▸ SUPPLIED INFORMATION
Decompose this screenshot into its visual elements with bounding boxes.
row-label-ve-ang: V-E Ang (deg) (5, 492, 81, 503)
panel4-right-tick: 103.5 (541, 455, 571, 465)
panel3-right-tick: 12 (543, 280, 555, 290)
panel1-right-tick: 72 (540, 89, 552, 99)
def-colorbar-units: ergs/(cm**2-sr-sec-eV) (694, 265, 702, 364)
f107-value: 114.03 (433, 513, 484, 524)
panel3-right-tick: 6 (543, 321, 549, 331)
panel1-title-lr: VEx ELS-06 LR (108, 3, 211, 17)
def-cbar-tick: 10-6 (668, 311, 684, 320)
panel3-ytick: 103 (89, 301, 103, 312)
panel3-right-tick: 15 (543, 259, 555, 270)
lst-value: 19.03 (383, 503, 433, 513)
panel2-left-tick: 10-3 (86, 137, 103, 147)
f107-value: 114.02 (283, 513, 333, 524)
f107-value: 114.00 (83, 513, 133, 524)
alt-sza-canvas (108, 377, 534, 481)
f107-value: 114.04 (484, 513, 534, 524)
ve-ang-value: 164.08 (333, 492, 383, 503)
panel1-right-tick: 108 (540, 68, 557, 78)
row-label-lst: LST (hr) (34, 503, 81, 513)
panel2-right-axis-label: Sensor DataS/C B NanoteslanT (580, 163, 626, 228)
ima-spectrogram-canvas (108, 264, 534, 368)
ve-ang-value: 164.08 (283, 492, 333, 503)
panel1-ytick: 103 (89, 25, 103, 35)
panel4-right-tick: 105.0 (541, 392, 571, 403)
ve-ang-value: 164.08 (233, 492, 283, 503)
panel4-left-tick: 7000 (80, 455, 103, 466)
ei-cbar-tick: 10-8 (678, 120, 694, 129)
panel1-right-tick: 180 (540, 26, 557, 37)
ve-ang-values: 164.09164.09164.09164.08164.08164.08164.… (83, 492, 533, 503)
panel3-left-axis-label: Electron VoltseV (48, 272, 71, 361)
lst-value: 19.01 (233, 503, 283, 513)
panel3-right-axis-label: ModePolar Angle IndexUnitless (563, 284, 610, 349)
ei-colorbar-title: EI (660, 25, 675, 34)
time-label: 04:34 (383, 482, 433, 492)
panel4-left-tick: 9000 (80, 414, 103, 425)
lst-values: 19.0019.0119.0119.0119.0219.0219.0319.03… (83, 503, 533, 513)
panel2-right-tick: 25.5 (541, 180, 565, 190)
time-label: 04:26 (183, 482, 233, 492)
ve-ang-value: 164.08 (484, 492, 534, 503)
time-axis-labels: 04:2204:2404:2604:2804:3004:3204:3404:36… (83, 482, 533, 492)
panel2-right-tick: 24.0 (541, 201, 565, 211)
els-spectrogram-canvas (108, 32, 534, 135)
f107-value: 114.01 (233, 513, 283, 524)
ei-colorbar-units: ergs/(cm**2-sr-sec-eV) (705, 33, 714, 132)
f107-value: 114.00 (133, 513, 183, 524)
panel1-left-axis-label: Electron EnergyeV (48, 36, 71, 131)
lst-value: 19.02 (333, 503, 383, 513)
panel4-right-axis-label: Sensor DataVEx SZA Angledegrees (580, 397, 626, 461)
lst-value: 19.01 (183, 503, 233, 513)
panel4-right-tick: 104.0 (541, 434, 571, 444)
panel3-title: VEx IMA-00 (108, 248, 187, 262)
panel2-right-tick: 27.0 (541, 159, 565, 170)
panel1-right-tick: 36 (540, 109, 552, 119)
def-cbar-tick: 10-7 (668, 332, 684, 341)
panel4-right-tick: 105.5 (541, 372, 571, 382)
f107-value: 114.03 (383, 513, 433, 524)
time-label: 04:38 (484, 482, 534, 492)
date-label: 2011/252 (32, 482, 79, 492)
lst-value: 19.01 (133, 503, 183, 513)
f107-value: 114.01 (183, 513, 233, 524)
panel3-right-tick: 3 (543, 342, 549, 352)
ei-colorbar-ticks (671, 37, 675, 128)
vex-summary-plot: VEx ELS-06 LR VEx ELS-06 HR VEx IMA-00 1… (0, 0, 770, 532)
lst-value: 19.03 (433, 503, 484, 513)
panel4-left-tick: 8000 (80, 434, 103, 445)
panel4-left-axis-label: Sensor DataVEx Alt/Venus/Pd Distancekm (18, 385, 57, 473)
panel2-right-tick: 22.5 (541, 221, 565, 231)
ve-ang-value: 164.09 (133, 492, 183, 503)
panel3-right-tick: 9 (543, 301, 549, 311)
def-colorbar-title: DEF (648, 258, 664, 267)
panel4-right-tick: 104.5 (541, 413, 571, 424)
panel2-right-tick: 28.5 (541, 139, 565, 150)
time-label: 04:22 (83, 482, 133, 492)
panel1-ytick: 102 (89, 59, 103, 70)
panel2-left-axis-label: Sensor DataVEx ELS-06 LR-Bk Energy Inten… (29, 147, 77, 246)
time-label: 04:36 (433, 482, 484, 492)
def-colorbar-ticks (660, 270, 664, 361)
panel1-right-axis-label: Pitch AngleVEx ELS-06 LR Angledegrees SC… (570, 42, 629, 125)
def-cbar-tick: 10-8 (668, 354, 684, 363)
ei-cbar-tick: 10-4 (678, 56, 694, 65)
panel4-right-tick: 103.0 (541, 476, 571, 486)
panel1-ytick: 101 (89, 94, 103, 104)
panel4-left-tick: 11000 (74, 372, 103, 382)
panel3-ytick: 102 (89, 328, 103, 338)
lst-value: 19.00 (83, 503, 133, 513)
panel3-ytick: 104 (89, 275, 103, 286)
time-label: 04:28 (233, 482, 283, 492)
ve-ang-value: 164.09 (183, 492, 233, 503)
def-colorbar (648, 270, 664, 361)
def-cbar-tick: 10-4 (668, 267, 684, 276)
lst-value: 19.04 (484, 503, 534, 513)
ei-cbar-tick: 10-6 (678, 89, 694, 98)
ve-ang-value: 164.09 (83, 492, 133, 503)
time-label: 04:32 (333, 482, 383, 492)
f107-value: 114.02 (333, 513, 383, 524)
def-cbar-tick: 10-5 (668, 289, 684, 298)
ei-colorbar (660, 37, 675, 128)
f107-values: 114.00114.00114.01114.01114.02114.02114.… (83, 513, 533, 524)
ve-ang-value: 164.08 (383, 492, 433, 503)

▸ PROBLEM REQUIREMENTS
Please give back all of the material above exactly as it was written.

▸ ANSWER
Decompose this screenshot into its visual elements with bounding boxes.
row-label-ve-ang: V-E Ang (deg) (5, 492, 81, 503)
panel4-right-tick: 103.5 (541, 455, 571, 465)
panel3-right-tick: 12 (543, 280, 555, 290)
panel1-right-tick: 72 (540, 89, 552, 99)
def-colorbar-units: ergs/(cm**2-sr-sec-eV) (694, 265, 702, 364)
f107-value: 114.03 (433, 513, 484, 524)
panel3-right-tick: 6 (543, 321, 549, 331)
panel1-title-lr: VEx ELS-06 LR (108, 3, 211, 17)
def-cbar-tick: 10-6 (668, 311, 684, 320)
panel3-ytick: 103 (89, 301, 103, 312)
panel3-right-tick: 15 (543, 259, 555, 270)
lst-value: 19.03 (383, 503, 433, 513)
panel2-left-tick: 10-3 (86, 137, 103, 147)
f107-value: 114.02 (283, 513, 333, 524)
f107-value: 114.00 (83, 513, 133, 524)
alt-sza-canvas (108, 377, 534, 481)
f107-value: 114.04 (484, 513, 534, 524)
ve-ang-value: 164.08 (333, 492, 383, 503)
panel1-right-tick: 108 (540, 68, 557, 78)
row-label-lst: LST (hr) (34, 503, 81, 513)
panel2-right-axis-label: Sensor DataS/C B NanoteslanT (580, 163, 626, 228)
ima-spectrogram-canvas (108, 264, 534, 368)
ve-ang-value: 164.08 (283, 492, 333, 503)
panel1-ytick: 103 (89, 25, 103, 35)
panel4-right-tick: 105.0 (541, 392, 571, 403)
ve-ang-value: 164.08 (233, 492, 283, 503)
panel4-left-tick: 7000 (80, 455, 103, 466)
ei-cbar-tick: 10-8 (678, 120, 694, 129)
panel1-right-tick: 180 (540, 26, 557, 37)
ve-ang-values: 164.09164.09164.09164.08164.08164.08164.… (83, 492, 533, 503)
panel3-left-axis-label: Electron VoltseV (48, 272, 71, 361)
lst-value: 19.01 (233, 503, 283, 513)
panel3-right-axis-label: ModePolar Angle IndexUnitless (563, 284, 610, 349)
ei-colorbar-title: EI (660, 25, 675, 34)
time-label: 04:34 (383, 482, 433, 492)
panel4-left-tick: 9000 (80, 414, 103, 425)
lst-values: 19.0019.0119.0119.0119.0219.0219.0319.03… (83, 503, 533, 513)
panel2-right-tick: 25.5 (541, 180, 565, 190)
time-label: 04:26 (183, 482, 233, 492)
ve-ang-value: 164.08 (484, 492, 534, 503)
time-axis-labels: 04:2204:2404:2604:2804:3004:3204:3404:36… (83, 482, 533, 492)
panel2-right-tick: 24.0 (541, 201, 565, 211)
els-spectrogram-canvas (108, 32, 534, 135)
f107-value: 114.01 (233, 513, 283, 524)
ei-colorbar-units: ergs/(cm**2-sr-sec-eV) (705, 33, 714, 132)
f107-value: 114.00 (133, 513, 183, 524)
panel1-left-axis-label: Electron EnergyeV (48, 36, 71, 131)
lst-value: 19.02 (333, 503, 383, 513)
panel4-right-axis-label: Sensor DataVEx SZA Angledegrees (580, 397, 626, 461)
lst-value: 19.01 (183, 503, 233, 513)
panel4-right-tick: 104.0 (541, 434, 571, 444)
panel3-title: VEx IMA-00 (108, 248, 187, 262)
panel2-right-tick: 27.0 (541, 159, 565, 170)
panel1-right-tick: 36 (540, 109, 552, 119)
def-cbar-tick: 10-7 (668, 332, 684, 341)
panel4-right-tick: 105.5 (541, 372, 571, 382)
f107-value: 114.03 (383, 513, 433, 524)
time-label: 04:38 (484, 482, 534, 492)
date-label: 2011/252 (32, 482, 79, 492)
lst-value: 19.01 (133, 503, 183, 513)
f107-value: 114.01 (183, 513, 233, 524)
panel3-right-tick: 3 (543, 342, 549, 352)
ei-colorbar-ticks (671, 37, 675, 128)
vex-summary-plot: VEx ELS-06 LR VEx ELS-06 HR VEx IMA-00 1… (0, 0, 770, 532)
lst-value: 19.03 (433, 503, 484, 513)
panel4-left-tick: 8000 (80, 434, 103, 445)
panel4-left-axis-label: Sensor DataVEx Alt/Venus/Pd Distancekm (18, 385, 57, 473)
panel2-right-tick: 22.5 (541, 221, 565, 231)
ve-ang-value: 164.09 (133, 492, 183, 503)
panel3-right-tick: 9 (543, 301, 549, 311)
def-colorbar-title: DEF (648, 258, 664, 267)
panel4-right-tick: 104.5 (541, 413, 571, 424)
panel2-right-tick: 28.5 (541, 139, 565, 150)
time-label: 04:22 (83, 482, 133, 492)
panel1-ytick: 102 (89, 59, 103, 70)
panel2-left-axis-label: Sensor DataVEx ELS-06 LR-Bk Energy Inten… (29, 147, 77, 246)
time-label: 04:36 (433, 482, 484, 492)
def-colorbar-ticks (660, 270, 664, 361)
panel1-right-axis-label: Pitch AngleVEx ELS-06 LR Angledegrees SC… (570, 42, 629, 125)
def-cbar-tick: 10-8 (668, 354, 684, 363)
ei-cbar-tick: 10-4 (678, 56, 694, 65)
panel4-right-tick: 103.0 (541, 476, 571, 486)
panel1-ytick: 101 (89, 94, 103, 104)
panel4-left-tick: 11000 (74, 372, 103, 382)
panel3-ytick: 102 (89, 328, 103, 338)
lst-value: 19.00 (83, 503, 133, 513)
panel3-ytick: 104 (89, 275, 103, 286)
time-label: 04:28 (233, 482, 283, 492)
ve-ang-value: 164.09 (183, 492, 233, 503)
def-colorbar (648, 270, 664, 361)
def-cbar-tick: 10-4 (668, 267, 684, 276)
lst-value: 19.04 (484, 503, 534, 513)
ei-cbar-tick: 10-6 (678, 89, 694, 98)
ve-ang-value: 164.09 (83, 492, 133, 503)
time-label: 04:32 (333, 482, 383, 492)
f107-value: 114.02 (333, 513, 383, 524)
def-cbar-tick: 10-5 (668, 289, 684, 298)
ei-colorbar (660, 37, 675, 128)
f107-values: 114.00114.00114.01114.01114.02114.02114.… (83, 513, 533, 524)
ve-ang-value: 164.08 (383, 492, 433, 503)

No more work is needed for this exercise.